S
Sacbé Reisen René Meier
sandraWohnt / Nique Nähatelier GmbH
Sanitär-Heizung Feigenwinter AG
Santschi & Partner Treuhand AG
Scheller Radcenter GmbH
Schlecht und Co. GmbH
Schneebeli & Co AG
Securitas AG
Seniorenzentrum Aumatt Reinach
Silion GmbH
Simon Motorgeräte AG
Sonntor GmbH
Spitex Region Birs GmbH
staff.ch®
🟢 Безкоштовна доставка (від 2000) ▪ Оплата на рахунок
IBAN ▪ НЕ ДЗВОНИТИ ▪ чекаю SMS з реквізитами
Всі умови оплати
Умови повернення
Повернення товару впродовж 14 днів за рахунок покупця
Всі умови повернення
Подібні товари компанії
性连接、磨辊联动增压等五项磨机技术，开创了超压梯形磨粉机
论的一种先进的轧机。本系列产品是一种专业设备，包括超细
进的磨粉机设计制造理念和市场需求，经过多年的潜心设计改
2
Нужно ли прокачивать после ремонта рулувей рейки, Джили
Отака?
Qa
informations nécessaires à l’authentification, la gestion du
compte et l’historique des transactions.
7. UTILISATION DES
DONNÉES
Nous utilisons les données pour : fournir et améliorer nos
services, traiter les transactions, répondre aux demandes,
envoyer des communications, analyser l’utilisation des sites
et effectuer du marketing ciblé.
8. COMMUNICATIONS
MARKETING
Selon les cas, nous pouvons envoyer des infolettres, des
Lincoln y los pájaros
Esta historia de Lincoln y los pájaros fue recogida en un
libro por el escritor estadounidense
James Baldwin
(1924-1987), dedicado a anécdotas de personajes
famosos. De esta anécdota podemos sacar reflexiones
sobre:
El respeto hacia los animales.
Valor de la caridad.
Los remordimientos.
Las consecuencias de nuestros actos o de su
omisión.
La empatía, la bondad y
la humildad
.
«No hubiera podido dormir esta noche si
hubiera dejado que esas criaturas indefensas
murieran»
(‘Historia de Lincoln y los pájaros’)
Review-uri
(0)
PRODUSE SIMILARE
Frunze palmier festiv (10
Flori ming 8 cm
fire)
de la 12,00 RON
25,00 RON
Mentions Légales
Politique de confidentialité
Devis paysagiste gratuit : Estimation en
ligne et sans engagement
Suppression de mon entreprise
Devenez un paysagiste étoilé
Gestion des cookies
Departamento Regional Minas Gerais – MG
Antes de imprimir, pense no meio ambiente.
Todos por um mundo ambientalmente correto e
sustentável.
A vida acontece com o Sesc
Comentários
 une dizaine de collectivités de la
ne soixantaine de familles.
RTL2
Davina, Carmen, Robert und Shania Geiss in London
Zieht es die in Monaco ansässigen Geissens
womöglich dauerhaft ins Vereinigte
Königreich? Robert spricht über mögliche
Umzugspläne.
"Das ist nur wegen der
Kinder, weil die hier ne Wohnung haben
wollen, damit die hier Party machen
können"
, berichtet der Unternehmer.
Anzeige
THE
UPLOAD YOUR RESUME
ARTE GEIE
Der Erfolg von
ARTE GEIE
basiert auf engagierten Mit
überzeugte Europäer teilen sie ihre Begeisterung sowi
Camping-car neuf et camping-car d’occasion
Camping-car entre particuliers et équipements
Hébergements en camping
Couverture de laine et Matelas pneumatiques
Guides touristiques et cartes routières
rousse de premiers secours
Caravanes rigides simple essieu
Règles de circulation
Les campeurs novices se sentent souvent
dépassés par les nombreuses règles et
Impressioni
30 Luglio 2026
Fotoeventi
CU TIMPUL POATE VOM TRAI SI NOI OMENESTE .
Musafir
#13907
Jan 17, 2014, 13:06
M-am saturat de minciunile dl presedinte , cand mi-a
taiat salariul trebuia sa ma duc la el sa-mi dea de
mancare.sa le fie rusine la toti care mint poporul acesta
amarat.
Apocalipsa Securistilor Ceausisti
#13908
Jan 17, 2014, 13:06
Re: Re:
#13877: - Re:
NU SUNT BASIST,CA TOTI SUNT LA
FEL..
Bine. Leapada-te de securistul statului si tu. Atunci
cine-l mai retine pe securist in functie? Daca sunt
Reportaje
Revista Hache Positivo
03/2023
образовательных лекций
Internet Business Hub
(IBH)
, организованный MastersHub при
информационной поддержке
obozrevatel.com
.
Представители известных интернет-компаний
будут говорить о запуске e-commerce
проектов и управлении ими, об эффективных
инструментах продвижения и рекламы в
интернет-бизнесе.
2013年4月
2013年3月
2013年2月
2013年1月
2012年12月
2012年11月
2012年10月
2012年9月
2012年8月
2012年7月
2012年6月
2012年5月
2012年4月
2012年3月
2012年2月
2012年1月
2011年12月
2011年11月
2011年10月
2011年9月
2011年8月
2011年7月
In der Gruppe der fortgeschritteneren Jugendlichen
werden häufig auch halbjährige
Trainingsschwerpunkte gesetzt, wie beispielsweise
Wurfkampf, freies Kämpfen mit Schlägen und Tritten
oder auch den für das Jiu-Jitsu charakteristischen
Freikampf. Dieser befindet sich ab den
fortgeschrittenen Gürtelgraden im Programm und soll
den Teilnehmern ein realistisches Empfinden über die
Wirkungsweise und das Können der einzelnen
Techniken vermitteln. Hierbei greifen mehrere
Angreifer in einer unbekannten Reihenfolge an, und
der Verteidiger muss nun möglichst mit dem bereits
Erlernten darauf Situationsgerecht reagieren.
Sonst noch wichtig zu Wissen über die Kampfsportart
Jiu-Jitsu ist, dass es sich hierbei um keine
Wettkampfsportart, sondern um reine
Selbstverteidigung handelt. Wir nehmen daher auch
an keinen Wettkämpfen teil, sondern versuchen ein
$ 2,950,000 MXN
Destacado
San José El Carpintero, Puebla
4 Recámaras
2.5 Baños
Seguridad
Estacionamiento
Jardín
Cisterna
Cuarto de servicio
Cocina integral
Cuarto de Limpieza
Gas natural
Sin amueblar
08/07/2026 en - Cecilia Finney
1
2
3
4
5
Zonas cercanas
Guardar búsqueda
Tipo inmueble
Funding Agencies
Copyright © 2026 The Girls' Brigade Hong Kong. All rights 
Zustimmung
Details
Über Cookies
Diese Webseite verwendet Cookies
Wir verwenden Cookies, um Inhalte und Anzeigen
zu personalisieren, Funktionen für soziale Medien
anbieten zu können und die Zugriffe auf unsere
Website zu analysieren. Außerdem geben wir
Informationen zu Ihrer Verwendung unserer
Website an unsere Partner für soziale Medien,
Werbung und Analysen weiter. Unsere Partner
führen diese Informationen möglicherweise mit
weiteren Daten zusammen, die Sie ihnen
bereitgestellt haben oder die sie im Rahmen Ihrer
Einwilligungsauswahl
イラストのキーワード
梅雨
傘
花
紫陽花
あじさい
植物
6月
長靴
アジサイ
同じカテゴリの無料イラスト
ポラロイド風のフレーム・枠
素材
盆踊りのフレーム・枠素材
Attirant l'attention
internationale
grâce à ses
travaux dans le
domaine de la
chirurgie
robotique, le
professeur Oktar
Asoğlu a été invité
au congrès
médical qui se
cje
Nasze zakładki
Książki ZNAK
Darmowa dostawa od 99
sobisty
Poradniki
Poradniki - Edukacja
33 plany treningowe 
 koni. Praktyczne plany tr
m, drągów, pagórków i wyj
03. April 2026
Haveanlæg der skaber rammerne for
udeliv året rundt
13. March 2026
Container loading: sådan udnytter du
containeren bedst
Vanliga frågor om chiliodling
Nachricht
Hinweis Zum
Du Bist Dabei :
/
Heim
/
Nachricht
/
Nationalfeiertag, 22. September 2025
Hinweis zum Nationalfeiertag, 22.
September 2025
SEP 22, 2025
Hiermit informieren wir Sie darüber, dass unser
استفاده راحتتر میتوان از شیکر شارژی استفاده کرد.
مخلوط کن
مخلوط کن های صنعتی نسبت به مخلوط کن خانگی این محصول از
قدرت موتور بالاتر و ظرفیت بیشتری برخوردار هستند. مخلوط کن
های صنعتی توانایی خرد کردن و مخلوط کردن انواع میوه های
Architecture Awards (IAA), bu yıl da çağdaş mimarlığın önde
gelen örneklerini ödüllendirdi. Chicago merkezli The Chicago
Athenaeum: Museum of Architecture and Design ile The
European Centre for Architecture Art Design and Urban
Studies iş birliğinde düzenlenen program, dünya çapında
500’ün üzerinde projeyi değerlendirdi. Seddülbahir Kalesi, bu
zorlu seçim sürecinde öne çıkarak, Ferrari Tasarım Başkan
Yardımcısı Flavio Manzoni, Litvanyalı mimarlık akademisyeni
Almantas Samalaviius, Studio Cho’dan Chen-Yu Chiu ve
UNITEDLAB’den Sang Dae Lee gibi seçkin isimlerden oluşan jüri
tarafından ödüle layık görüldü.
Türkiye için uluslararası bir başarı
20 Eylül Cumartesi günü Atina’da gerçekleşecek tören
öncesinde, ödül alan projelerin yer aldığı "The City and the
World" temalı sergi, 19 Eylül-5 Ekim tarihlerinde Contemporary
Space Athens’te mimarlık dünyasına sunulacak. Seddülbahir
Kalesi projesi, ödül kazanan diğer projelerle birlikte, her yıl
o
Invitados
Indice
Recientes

★ ★ ★

» **What is required**
What lines above hold the word "Nationalfeiertag"? Pull each one out.

» **Reply**
Nationalfeiertag, 22. September 2025
Hinweis zum Nationalfeiertag, 22.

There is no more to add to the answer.